April 15, 2009

A Moblyng banner ad on MSNBC Mobile
JumpTap has debuted tapMatch, a pay-per-click performance mobile ad marketplace.
Marketers using tapMatch can bid on keywords and categories to run advertisements that appear on mobile Web pages, above search results and applications including the iPhone.
"Given the current economic conditions, we think there was a strong need for a premium mobile marketplace that was fully transparent for both advertiser and publisher," said Paran Johar, New York-based chief marketing officer of JumpTap.
"Right now, most advertisers are very ROI-sensitive, so this is the … platform to text mobile advertising," he said.
Per JumpTap, tapMatch builds audience profiles from multiple sources such as search queries, context and click-through history. Such data helps match relevant ad messages to mobile consumers.

Paran Johar is chief marketing officer of JumpTap
TapMatch users can target by keywords, categories, location, demographics, publisher, wireless carrier and mobile handsets including the Apple iPhone and BlackBerry models.
The company claims to have designed an interface that makes it easy to start an ad campaign, upload text and graphical banner ads and configure and manage targeting options.
Users can also track campaign performance and generate reports.

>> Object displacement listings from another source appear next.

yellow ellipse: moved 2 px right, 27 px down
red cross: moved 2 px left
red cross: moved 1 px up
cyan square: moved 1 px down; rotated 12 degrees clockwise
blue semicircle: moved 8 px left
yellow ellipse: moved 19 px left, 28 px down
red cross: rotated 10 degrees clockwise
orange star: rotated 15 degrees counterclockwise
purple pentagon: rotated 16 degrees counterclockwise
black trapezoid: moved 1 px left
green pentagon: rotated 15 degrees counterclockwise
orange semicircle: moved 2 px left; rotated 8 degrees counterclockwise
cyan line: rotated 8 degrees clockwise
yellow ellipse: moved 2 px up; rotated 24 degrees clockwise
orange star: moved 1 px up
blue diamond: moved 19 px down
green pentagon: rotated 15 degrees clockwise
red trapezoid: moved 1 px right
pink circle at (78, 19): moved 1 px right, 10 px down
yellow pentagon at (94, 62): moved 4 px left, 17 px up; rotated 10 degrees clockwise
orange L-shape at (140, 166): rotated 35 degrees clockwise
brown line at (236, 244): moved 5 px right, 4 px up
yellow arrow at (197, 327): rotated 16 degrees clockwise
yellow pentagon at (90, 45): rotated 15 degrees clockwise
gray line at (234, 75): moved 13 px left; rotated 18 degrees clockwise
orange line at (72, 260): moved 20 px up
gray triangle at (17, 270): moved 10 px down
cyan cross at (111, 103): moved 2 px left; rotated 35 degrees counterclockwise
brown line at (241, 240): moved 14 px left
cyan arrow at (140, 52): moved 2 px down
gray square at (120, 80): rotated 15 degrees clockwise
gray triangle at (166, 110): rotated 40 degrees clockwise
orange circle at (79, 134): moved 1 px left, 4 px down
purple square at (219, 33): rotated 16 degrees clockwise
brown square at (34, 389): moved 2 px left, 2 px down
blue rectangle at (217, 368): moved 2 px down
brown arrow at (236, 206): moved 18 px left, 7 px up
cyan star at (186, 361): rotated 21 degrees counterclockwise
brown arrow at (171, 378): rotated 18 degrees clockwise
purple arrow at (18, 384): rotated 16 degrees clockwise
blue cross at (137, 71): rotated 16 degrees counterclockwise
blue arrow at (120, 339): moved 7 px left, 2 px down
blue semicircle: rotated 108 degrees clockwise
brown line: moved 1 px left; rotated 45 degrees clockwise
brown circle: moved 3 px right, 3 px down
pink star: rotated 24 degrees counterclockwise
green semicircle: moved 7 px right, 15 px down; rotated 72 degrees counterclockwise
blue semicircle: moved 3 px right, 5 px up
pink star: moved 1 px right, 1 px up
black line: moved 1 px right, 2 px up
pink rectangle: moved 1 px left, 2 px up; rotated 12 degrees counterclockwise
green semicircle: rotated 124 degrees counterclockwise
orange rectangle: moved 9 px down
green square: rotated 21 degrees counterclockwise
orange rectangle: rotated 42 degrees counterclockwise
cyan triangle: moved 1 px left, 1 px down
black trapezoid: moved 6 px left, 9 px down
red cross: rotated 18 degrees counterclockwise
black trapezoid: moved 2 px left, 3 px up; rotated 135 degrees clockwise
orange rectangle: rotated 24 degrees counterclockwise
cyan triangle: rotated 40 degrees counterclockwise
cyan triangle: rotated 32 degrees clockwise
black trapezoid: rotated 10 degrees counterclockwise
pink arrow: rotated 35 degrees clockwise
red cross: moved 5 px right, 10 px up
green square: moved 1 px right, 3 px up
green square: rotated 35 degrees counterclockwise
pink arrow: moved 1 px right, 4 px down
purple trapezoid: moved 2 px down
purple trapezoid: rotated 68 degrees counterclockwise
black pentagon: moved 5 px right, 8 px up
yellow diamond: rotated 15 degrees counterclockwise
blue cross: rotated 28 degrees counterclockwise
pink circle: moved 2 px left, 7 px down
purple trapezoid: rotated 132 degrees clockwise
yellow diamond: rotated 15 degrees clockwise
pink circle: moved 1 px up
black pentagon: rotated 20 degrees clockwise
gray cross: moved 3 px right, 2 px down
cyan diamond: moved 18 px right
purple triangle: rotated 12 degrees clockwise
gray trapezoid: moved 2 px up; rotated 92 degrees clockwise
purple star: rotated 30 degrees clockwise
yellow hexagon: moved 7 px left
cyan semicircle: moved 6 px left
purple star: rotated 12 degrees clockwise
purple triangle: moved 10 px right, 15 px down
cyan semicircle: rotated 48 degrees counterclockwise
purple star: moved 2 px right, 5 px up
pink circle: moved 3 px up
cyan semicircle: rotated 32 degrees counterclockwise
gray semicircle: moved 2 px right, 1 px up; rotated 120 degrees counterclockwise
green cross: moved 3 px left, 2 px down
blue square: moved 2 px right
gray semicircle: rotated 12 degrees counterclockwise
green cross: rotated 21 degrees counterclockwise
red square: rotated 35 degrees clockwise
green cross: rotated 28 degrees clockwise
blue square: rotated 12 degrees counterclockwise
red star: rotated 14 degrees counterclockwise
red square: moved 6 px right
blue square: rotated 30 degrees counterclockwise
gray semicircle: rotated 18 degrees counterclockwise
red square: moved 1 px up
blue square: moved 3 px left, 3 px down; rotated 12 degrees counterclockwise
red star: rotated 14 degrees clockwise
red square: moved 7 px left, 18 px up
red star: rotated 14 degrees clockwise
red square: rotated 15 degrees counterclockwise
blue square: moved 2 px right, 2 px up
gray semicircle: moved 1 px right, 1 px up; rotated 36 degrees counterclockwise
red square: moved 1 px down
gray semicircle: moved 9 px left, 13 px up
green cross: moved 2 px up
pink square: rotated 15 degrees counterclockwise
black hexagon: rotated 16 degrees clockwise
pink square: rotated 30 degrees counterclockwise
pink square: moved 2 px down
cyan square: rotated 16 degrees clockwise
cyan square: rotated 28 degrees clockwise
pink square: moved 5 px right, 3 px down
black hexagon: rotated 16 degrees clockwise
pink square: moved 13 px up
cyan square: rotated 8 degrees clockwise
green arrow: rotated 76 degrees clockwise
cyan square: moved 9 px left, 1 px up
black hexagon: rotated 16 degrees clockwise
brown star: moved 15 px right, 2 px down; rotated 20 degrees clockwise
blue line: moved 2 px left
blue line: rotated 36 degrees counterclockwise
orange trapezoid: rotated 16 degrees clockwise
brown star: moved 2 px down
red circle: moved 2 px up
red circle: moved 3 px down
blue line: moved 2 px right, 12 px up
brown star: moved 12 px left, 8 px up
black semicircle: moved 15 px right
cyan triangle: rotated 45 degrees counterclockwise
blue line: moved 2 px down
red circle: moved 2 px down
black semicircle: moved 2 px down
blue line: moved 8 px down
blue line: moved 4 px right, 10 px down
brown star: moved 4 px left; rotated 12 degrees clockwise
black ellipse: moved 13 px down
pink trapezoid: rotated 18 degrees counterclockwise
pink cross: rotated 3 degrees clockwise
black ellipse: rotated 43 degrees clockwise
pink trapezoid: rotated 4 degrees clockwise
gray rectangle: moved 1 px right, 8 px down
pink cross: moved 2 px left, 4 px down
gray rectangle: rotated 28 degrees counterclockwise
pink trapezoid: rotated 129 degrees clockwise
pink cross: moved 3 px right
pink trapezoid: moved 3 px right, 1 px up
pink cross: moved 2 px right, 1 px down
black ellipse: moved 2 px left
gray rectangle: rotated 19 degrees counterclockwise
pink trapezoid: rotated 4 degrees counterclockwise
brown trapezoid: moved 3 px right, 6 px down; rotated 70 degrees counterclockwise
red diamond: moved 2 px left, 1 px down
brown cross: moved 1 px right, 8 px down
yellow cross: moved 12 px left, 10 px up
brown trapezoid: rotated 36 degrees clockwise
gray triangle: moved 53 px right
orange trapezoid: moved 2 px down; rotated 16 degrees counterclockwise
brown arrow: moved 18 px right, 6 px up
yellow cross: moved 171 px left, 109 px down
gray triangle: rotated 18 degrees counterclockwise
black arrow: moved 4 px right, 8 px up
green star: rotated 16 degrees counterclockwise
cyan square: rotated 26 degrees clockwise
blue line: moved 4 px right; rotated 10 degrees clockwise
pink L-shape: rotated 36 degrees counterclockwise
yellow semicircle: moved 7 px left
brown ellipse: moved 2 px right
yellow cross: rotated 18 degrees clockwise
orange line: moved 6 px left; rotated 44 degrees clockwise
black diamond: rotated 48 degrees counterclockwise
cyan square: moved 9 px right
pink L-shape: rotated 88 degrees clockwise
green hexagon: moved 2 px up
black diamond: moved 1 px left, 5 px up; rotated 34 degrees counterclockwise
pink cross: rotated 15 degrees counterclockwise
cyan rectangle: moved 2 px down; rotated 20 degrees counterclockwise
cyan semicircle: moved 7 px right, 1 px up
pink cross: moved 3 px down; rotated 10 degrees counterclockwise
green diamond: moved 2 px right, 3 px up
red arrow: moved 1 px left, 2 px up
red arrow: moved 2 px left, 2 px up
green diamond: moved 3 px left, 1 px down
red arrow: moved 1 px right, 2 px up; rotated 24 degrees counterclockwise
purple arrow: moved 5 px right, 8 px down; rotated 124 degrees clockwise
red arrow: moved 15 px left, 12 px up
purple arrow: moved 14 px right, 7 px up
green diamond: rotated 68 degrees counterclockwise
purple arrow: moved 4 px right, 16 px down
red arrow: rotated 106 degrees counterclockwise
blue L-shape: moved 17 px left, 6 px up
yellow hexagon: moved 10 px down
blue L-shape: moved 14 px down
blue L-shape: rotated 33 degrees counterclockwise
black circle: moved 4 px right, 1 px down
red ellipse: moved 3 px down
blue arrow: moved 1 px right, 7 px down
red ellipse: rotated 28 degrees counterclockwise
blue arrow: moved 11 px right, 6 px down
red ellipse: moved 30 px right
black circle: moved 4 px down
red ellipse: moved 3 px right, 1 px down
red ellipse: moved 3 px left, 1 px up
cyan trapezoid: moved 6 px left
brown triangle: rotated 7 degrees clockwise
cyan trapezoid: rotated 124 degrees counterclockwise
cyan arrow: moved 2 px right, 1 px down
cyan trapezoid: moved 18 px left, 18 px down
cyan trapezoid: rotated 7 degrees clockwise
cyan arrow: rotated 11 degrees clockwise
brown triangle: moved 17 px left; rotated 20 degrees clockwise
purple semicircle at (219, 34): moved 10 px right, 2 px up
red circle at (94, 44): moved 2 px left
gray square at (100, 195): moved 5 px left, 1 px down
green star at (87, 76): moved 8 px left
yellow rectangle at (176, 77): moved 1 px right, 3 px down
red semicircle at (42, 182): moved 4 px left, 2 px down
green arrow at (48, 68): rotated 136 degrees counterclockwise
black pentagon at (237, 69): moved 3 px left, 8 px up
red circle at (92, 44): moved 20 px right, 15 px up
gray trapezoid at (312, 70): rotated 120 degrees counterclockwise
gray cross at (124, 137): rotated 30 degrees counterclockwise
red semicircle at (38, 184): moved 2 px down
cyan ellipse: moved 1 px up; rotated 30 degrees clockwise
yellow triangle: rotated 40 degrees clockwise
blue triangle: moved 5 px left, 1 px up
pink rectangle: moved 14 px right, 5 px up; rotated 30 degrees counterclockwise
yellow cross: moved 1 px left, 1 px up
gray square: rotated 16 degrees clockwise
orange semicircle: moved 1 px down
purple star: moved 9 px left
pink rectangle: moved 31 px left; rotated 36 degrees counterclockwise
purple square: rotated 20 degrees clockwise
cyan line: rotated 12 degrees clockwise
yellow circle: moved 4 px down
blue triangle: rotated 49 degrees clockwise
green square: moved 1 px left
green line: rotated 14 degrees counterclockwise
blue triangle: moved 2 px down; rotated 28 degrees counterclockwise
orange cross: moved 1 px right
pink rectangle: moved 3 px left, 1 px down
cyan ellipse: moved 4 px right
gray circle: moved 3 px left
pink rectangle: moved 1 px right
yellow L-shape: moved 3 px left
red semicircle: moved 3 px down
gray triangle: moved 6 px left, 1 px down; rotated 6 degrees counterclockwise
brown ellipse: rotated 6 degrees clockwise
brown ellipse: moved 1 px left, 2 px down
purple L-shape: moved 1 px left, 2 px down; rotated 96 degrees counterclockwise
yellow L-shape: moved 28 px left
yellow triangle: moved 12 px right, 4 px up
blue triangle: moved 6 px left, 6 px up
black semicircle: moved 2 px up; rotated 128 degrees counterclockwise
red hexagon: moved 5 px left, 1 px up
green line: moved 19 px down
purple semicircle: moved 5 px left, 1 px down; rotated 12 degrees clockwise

Ads are priced and served by auction. As is the practice with paid search ads, advertisers pay only when consumers click on their ads.
JumpTap said ads can run across categories including automotive, careers, finance, fitness and health, with help from keyword search parameters.
Beta users include WDA, a search engine marketing agency; mobile game specialist Glu Mobile; and interactive shop Deep Focus.
JumpTap claims its twist on pay-per-click mobile advertising is different from others in the same space.
For example, mobile ad network AdMob offers a contextual ad marketplace for the United States. Google's AdSense program is also a player in the pay-per-click marketplace.
"Ours is really about monetizing our search technology to drive relevance," Mr. Johar said.
"It's not about serving billions and billions of impressions," he said. "It's not the number of impressions you serve, it's about the impressions you make with your consumer."